Ma Li, Fan Suohai
School of Information Science and Technology, Jinan University, Guangzhou, 510632, China.
BMC Bioinformatics. 2017 Mar 14;18(1):169. doi: 10.1186/s12859-017-1578-z.
The random forests algorithm is a type of classifier with prominent universality, a wide application range, and robustness for avoiding overfitting. But there are still some drawbacks to random forests. Therefore, to improve the performance of random forests, this paper seeks to improve imbalanced data processing, feature selection and parameter optimization.
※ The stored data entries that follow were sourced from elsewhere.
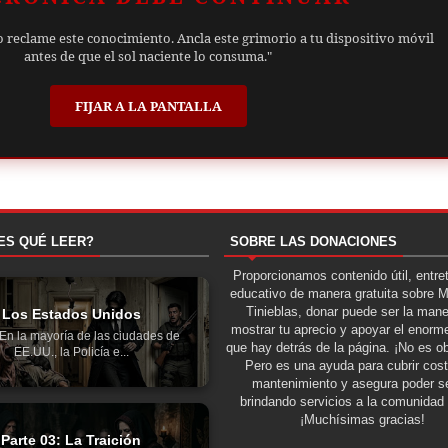
o reclame este conocimiento. Ancla este grimorio a tu dispositivo móvil
antes de que el sol naciente lo consuma."
FIJAR A LA PANTALLA
ES QUÉ LEER?
SOBRE LAS DONACIONES
Proporcionamos contenido útil, entre
educativo de manera gratuita sobre 
Tinieblas, donar puede ser la man
Los Estados Unidos
mostrar tu aprecio y apoyar el enorme
aEn la mayoría de las ciudades de
que hay detrás de la página. ¡No es ob
EE.UU., la Policía e...
Pero es una ayuda para cubrir cos
mantenimiento y asegura poder se
brindando servicios a la comunidad 
¡Muchísimas gracias!
Parte 03: La Traición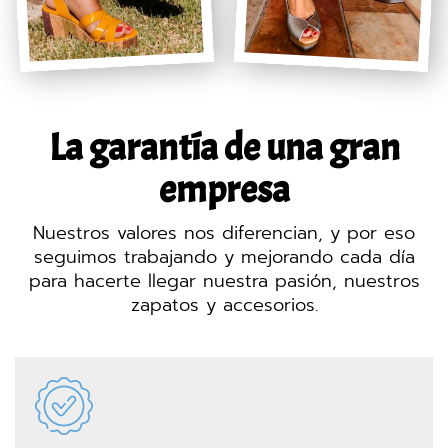
La garantía de una gran
empresa
Nuestros valores nos diferencian, y por eso
seguimos trabajando y mejorando cada día
para hacerte llegar nuestra pasión, nuestros
zapatos y accesorios.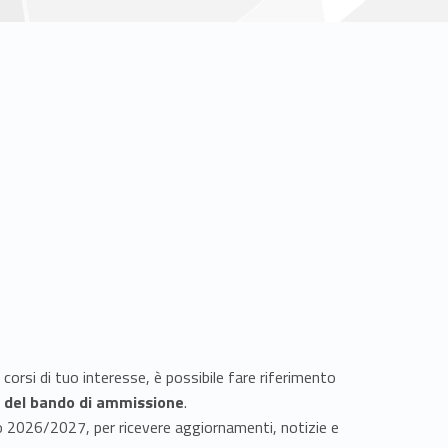
 corsi di tuo interesse, è possibile fare riferimento
 del bando di ammissione
.
do 2026/2027, per ricevere aggiornamenti, notizie e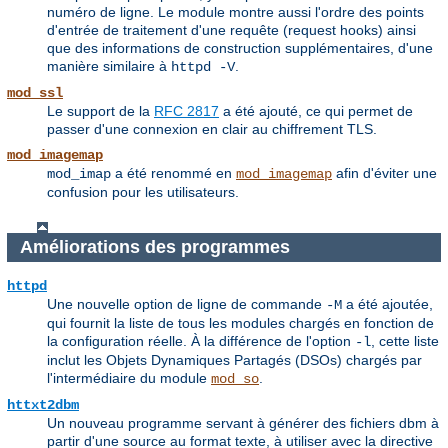
numéro de ligne. Le module montre aussi l'ordre des points
d'entrée de traitement d'une requête (request hooks) ainsi
que des informations de construction supplémentaires, d'une
manière similaire à
.
httpd -V
mod_ssl
Le support de la
RFC 2817
a été ajouté, ce qui permet de
passer d'une connexion en clair au chiffrement TLS.
mod_imagemap
a été renommé en
afin d'éviter une
mod_imap
mod_imagemap
confusion pour les utilisateurs.
Améliorations des programmes
httpd
Une nouvelle option de ligne de commande
a été ajoutée,
-M
qui fournit la liste de tous les modules chargés en fonction de
la configuration réelle. À la différence de l'option
, cette liste
-l
inclut les Objets Dynamiques Partagés (DSOs) chargés par
l'intermédiaire du module
.
mod_so
httxt2dbm
Un nouveau programme servant à générer des fichiers dbm à
partir d'une source au format texte, à utiliser avec la directive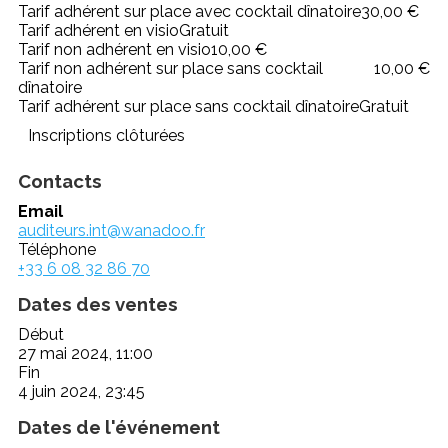
Tarif adhérent sur place avec cocktail dînatoire
30,00 €
Tarif adhérent en visio
Gratuit
Tarif non adhérent en visio
10,00 €
Tarif non adhérent sur place sans cocktail
10,00 €
dînatoire
Tarif adhérent sur place sans cocktail dînatoire
Gratuit
Inscriptions clôturées
Contacts
Email
auditeurs.int@wanadoo.fr
Téléphone
+33 6 08 32 86 70
Dates des ventes
Début
27 mai 2024, 11:00
Fin
4 juin 2024, 23:45
Dates de l'événement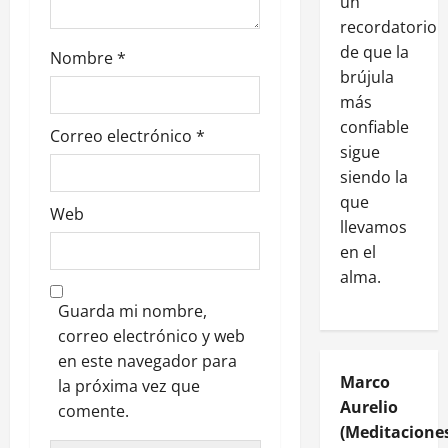
un
recordatorio
de que la
Nombre
*
brújula
más
confiable
Correo electrónico
*
sigue
siendo la
que
Web
llevamos
en el
alma.
Guarda mi nombre,
correo electrónico y web
en este navegador para
Marco
la próxima vez que
Aurelio
comente.
(Meditaciones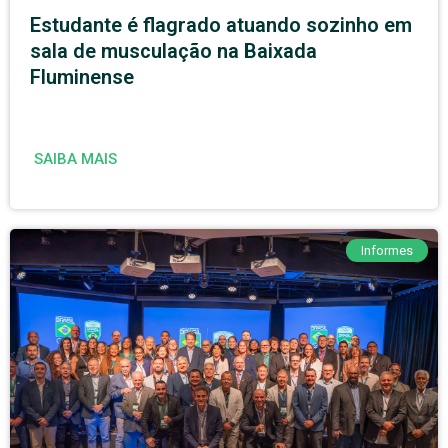
Estudante é flagrado atuando sozinho em
sala de musculação na Baixada
Fluminense
SAIBA MAIS
Informes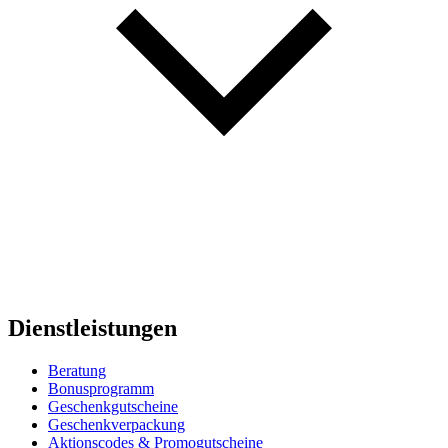
Dienstleistungen
Beratung
Bonusprogramm
Geschenkgutscheine
Geschenkverpackung
Aktionscodes & Promogutscheine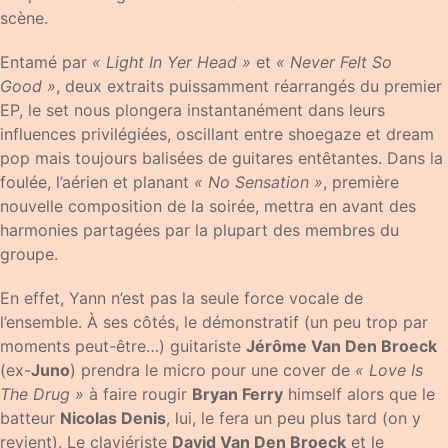
scène.
Entamé par
« Light In Yer Head »
et
« Never Felt So
Good »
, deux extraits puissamment réarrangés du premier
EP, le set nous plongera instantanément dans leurs
influences privilégiées, oscillant entre shoegaze et dream
pop mais toujours balisées de guitares entêtantes. Dans la
foulée, l’aérien et planant
« No Sensation »
, première
nouvelle composition de la soirée, mettra en avant des
harmonies partagées par la plupart des membres du
groupe.
En effet, Yann n’est pas la seule force vocale de
l’ensemble. À ses côtés, le démonstratif (un peu trop par
moments peut-être…) guitariste
Jérôme Van Den Broeck
(ex-
Juno
) prendra le micro pour une cover de
« Love Is
The Drug »
à faire rougir
Bryan Ferry
himself alors que le
batteur
Nicolas Denis
, lui, le fera un peu plus tard (on y
revient). Le claviériste
David Van Den Broeck
et le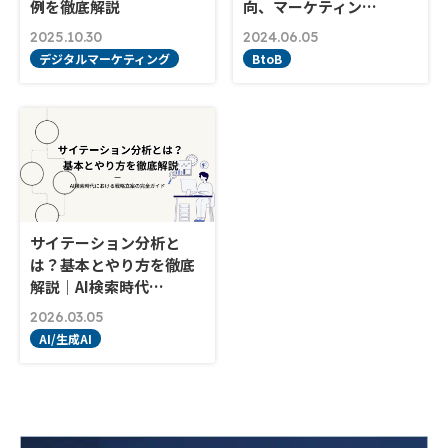
例を徹底解説
向、マーケティン…
2025.10.30
2024.06.05
デジタルマーケティング
BtoB
サイテーション分析と
は？基本とやり方を徹底
解説｜AI検索時代…
2026.03.05
AI/生成AI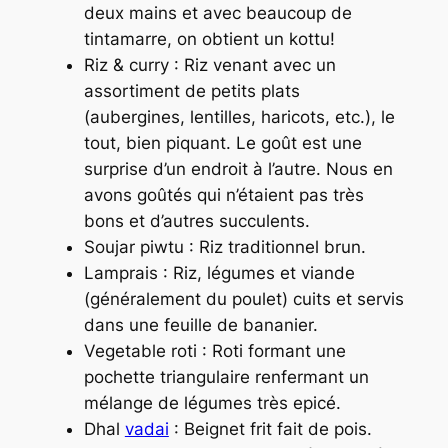
deux mains et avec beaucoup de
tintamarre, on obtient un kottu!
Riz & curry : Riz venant avec un
assortiment de petits plats
(aubergines, lentilles, haricots, etc.), le
tout, bien piquant. Le goût est une
surprise d’un endroit à l’autre. Nous en
avons goûtés qui n’étaient pas très
bons et d’autres succulents.
Soujar piwtu
: Riz traditionnel brun.
Lamprais : Riz, légumes et viande
(généralement du poulet) cuits et servis
dans une feuille de bananier.
Vegetable roti : Roti formant une
pochette triangulaire renfermant un
mélange de légumes très epicé.
Dhal
vadai
: Beignet frit fait de pois.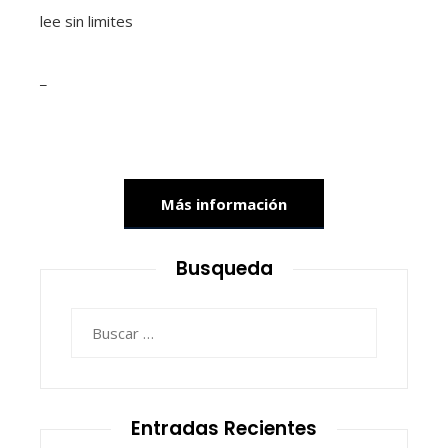
lee sin limites
_
Más información
Busqueda
Buscar:
Entradas Recientes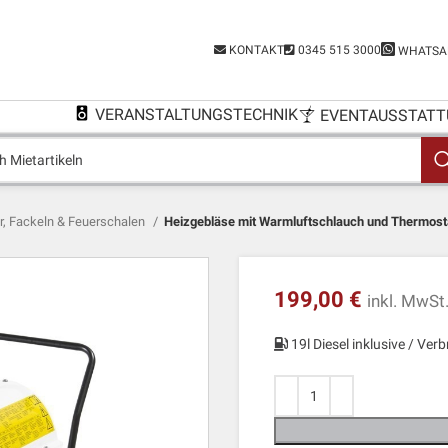
KONTAKT
0345 515 3000
WHATSA
VERANSTALTUNGSTECHNIK
EVENTAUSSTATT
r, Fackeln & Feuerschalen
Heizgebläse mit Warmluftschlauch und Thermost
199,00
€
inkl. MwSt
19l Diesel inklusive / Ver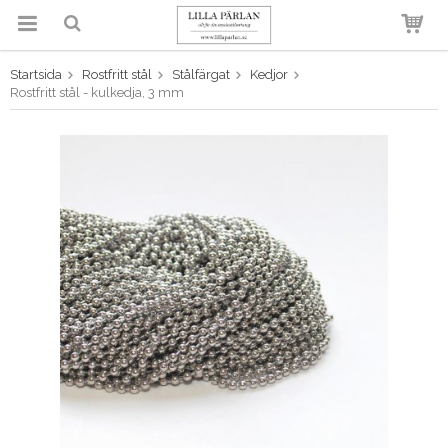
Startsida
Rostfritt stål
Stålfärgat
Kedjor
Produkten har blivit tillagd i
Rostfritt stål - kulkedja, 3 mm
varukorgen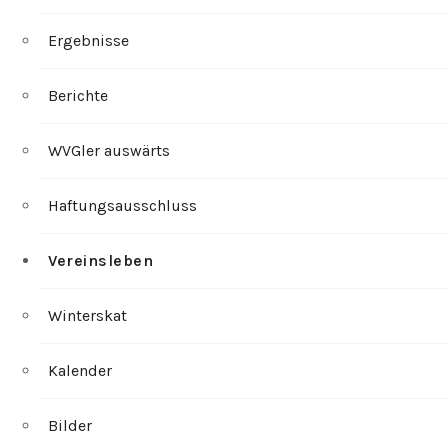
Ergebnisse
Berichte
WVGler auswärts
Haftungsausschluss
Vereinsleben
Winterskat
Kalender
Bilder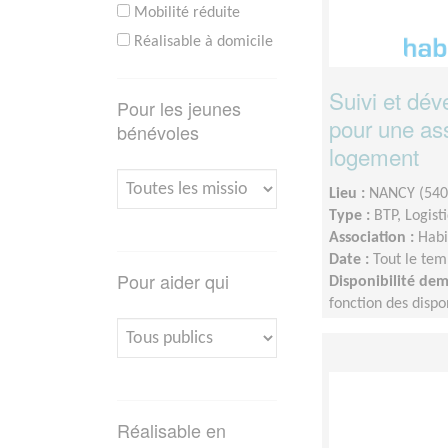
Mobilité réduite
Réalisable à domicile
Suivi et dév
Pour les jeunes
pour une ass
bénévoles
logement
Lieu :
NANCY (540
Type :
BTP, Logist
Association :
Habi
Date :
Tout le tem
Pour aider qui
Disponibilité de
fonction des dispo
Réalisable en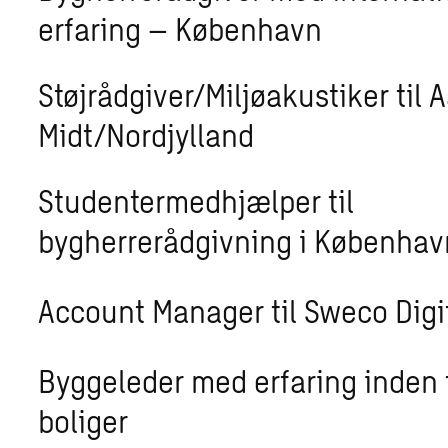
erfaring – København
Støjrådgiver/Miljøakustiker til 
Midt/Nordjylland
Studentermedhjælper til
bygherrerådgivning i Københav
Account Manager til Sweco Digi
Byggeleder med erfaring inden
boliger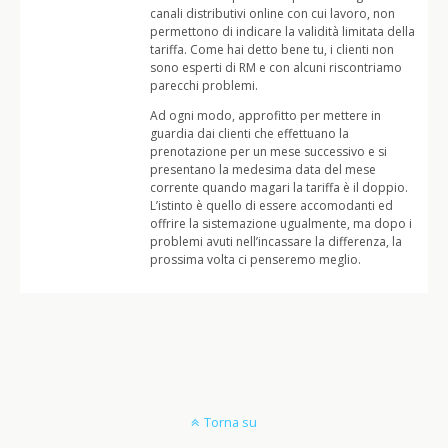
canali distributivi online con cui lavoro, non
permettono di indicare la validità limitata della
tariffa. Come hai detto bene tu, i clienti non
sono esperti di RM e con alcuni riscontriamo
parecchi problemi.
Ad ogni modo, approfitto per mettere in
guardia dai clienti che effettuano la
prenotazione per un mese successivo e si
presentano la medesima data del mese
corrente quando magari la tariffa è il doppio.
L’istinto è quello di essere accomodanti ed
offrire la sistemazione ugualmente, ma dopo i
problemi avuti nell’incassare la differenza, la
prossima volta ci penseremo meglio.
Torna su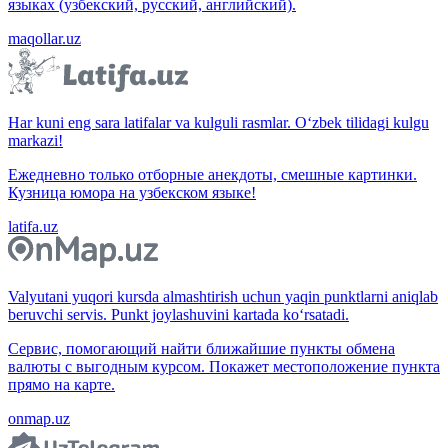
языках (узбекский, русский, английский).
maqollar.uz
Har kuni eng sara latifalar va kulguli rasmlar. O‘zbek tilidagi kulgu
markazi!
Ежедневно только отборные анекдоты, смешные картинки.
Кузница юмора на узбекском языке!
latifa.uz
Valyutani yuqori kursda almashtirish uchun yaqin punktlarni aniqlab
beruvchi servis. Punkt joylashuvini kartada ko‘rsatadi.
Сервис, помогающий найти ближайшие пункты обмена
валюты с выгодным курсом. Покажет местоположение пункта
прямо на карте.
onmap.uz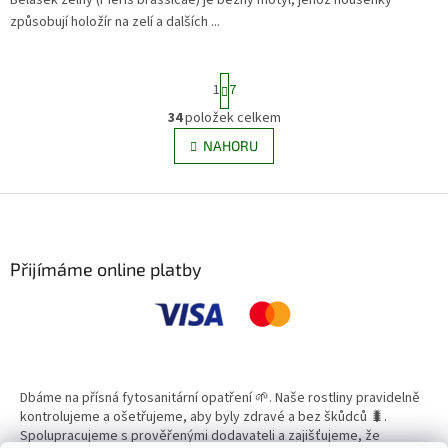
způsobují holožír na zelí a dalších ...
S
1
7
t
r
34
položek celkem
O
á
v
NAHORU
n
l
k
á
o
v
Z
d
á
a
á
n
c
p
í
í
a
Přijímáme online platby
p
t
r
í
v
k
y
v
ý
Dbáme na přísná fytosanitární opatření 🌱. Naše rostliny pravidelně
p
kontrolujeme a ošetřujeme, aby byly zdravé a bez škůdců 🐛.
i
Spolupracujeme s prověřenými dodavateli a zajišťujeme, že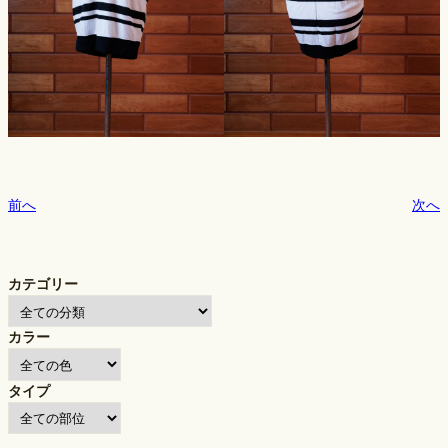
前へ
次へ
カテゴリー
カラー
タイプ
We propose the CURE-SMOTE algorithm for the imbalanced data classification problem. Experiments on imbalanced UCI data reveal that the combination of Clustering Using Representatives (CURE) enhances the original synthetic minority oversampling technique (SMOTE) algorithms effectively compared with the classification results on the original data using random sampling, Borderline-SMOTE1, safe-level SMOTE, C-SMOTE, and k-means-SMOTE. Additionally, the hybrid RF (random forests) algorithm has been proposed for feature selection and parameter optimization, which uses the minimum out of bag (OOB) data error as its objective function. Simulation results on binary and higher-dimensional data indicate that the proposed hybrid RF algorithms, hybrid genetic-random forests algorithm, hybrid particle swarm-random forests algorithm and hybrid fish swarm-random forests algorithm can achieve the minimum OOB error and show the best generalization ability.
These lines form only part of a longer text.